Да. А у нас кроме горсти питательных таблеток, которые в пузыре предусмотрены, ни хрена нет. В общем, влипли мы опять в пейзажик. Они-то к песку и солнцу привычные, а я без пива не могу. Пузырями начал покрываться. Ночами пошли. Наткнулись на шоссе. Ну, по нему-то легче, чем в песке тонуть. Догоняет нас тачка. Водитель, ясное дело, охренел. Два мужика и телка голая изнемогают ночью черти где. Остановился. С темной девкой в цветных лентах куда-то шпарил. Ну, я по английски в школе твердую тройку имел, объясняю:
- Высачивайтесь и раздевайтесь.
Мужик из бардачка ствол выхватил, но не успел. Остался без правой кисти и заорал от изумления. Мы оделись, на Олядь ленты нацепили, едем. Заползли в город с небоскребами и пивными. Пабами по-ихнему. Они - кефир, я - виски с пивом. Оголодали в пустыне. Допиваю третью кружку, полицейский патруль подмигивает. Да. Меня в браслеты. Штирлиц-то на них как-то глянул гипнотически и слинял с лупоглазой, а я, по их понятиям, есть русский мафиози. Как бы безвизно проник для отмывания денег партии. Опять же лепят разбойный грабеж, руку испортил мужику... Короче, дали, по совокупности, полгода. А я им и разъяснить толком ничего не могу, для этого школьной тройки маловато оказалось. Отсидел до звонка. Зуб вот тамошний негр выбил. Чего-то он от меня хотел, но я не понял. А Рамса я потом встретил разок. Нашел он меня. Бабу он свою в хороший дом в Вегасе пристроил. Там на нее огромадный спрос. Бешеные бабки гребет. Рамс от нее кормится. Если в Вегасе окажетесь, рекомендую. Кликуха ейная - Аэлита.
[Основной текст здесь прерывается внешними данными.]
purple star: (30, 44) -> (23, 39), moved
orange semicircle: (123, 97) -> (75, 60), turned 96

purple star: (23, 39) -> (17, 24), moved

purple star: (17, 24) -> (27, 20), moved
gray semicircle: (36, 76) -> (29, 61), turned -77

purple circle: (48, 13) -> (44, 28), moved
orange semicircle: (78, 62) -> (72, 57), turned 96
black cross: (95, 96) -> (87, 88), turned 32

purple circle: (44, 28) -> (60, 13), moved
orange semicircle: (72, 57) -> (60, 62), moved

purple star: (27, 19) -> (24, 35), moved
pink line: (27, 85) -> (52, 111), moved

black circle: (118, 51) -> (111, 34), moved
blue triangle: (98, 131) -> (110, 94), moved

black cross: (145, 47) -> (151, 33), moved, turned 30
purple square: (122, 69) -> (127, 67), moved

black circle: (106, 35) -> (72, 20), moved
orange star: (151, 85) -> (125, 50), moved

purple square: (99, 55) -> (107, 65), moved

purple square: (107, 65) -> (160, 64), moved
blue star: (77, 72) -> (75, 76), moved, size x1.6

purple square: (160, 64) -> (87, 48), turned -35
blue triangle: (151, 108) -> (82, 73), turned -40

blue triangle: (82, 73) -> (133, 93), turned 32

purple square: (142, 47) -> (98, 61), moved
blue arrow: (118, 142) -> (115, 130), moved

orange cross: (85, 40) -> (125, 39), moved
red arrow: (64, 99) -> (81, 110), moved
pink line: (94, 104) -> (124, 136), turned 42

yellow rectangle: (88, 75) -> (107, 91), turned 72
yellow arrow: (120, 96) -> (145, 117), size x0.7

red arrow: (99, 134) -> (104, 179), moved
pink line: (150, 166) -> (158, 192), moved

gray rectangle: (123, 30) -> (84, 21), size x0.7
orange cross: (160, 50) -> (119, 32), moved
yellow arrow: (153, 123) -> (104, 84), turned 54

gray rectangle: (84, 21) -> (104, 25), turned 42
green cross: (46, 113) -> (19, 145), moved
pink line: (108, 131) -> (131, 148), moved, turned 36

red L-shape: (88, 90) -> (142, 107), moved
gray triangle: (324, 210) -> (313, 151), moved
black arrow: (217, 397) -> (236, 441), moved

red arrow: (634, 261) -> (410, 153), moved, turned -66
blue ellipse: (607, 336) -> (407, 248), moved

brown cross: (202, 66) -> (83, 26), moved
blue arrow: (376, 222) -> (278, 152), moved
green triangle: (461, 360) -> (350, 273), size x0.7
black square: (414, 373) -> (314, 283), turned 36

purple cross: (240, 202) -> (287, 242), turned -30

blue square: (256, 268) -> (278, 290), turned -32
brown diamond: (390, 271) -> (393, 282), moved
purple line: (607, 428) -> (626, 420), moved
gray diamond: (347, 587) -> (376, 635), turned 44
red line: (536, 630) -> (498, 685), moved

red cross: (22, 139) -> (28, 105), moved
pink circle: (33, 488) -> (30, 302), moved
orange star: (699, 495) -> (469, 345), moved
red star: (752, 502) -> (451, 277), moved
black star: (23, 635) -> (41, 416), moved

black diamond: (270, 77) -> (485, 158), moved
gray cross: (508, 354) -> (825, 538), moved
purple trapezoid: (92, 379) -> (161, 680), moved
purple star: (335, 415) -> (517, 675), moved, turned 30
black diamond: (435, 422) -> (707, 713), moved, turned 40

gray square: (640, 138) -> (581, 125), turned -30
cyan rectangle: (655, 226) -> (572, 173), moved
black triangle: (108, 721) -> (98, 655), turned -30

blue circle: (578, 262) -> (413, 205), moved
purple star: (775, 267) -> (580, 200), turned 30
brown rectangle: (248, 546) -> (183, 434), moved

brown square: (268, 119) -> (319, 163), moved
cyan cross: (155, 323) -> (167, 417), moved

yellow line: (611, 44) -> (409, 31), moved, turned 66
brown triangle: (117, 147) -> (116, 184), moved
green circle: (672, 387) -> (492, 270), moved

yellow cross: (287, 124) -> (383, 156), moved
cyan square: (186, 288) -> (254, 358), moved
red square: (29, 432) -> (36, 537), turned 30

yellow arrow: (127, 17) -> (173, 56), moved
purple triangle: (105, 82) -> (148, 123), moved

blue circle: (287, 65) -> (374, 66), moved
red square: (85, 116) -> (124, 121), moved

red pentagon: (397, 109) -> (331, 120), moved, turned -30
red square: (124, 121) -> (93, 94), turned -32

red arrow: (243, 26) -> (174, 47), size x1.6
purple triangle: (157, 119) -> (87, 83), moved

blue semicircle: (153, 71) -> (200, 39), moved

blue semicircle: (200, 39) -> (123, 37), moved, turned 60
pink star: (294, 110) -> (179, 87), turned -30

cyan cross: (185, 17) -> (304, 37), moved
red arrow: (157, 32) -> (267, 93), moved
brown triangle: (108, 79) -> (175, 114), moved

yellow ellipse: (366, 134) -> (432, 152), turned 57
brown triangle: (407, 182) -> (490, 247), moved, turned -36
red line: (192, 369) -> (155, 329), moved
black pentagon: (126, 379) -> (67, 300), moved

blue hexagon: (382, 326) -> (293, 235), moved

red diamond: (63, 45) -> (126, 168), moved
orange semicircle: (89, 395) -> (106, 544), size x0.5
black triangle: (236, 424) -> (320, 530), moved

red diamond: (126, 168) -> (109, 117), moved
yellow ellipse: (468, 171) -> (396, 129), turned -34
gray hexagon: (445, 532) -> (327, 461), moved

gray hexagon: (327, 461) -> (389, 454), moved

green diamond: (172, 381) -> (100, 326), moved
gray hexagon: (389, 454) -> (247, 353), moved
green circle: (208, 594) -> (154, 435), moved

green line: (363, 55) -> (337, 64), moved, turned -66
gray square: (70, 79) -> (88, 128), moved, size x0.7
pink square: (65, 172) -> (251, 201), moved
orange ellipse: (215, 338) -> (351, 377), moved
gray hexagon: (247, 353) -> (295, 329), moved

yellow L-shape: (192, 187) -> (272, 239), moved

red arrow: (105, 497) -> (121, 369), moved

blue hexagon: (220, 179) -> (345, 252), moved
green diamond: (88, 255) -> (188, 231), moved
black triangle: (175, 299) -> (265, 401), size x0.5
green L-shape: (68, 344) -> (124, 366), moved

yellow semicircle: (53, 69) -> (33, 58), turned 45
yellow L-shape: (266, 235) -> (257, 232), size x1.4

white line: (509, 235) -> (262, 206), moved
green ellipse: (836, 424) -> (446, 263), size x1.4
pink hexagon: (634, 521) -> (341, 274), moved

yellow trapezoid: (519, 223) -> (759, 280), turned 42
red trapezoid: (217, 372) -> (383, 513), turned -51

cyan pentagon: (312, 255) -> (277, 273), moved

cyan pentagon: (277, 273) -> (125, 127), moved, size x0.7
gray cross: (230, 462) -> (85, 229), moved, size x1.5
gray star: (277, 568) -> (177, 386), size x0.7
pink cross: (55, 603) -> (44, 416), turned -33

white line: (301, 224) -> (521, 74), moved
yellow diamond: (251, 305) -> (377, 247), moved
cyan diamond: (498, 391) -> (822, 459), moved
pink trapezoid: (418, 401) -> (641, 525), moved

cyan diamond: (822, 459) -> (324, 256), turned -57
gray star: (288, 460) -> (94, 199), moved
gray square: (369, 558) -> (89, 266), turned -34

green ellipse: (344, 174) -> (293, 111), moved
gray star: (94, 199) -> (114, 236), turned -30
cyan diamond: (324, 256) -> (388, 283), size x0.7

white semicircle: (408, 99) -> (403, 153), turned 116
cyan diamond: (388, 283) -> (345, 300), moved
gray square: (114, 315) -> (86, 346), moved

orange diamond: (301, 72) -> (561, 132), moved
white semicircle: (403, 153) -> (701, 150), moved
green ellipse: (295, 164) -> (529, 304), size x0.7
Лос-Пальмос-Бич самый захудалый курорт Мексики. Дурная слава курорта - акулы. Их треугольные плавники непрерывно чертят бухту океана, пугая малочисленных туристов. Русские группы привлекает сюда дешевизна постоя, даровая кактусовая пульке и возможность насытить кровь адреналином, плавая рядом с хищниками. В дрянном номере местного отеля прижился русский алкоголик. Он неизменно сидит на тенистой веранде и, помаргивая воспаленными слезящимися глазами, ждет слушателей. Его история стоит пять песо и пару кружек теплого пива. Широкополое сомбреро он снимает только у себя в номере, когда остается один. Перчаток не снимает никогда.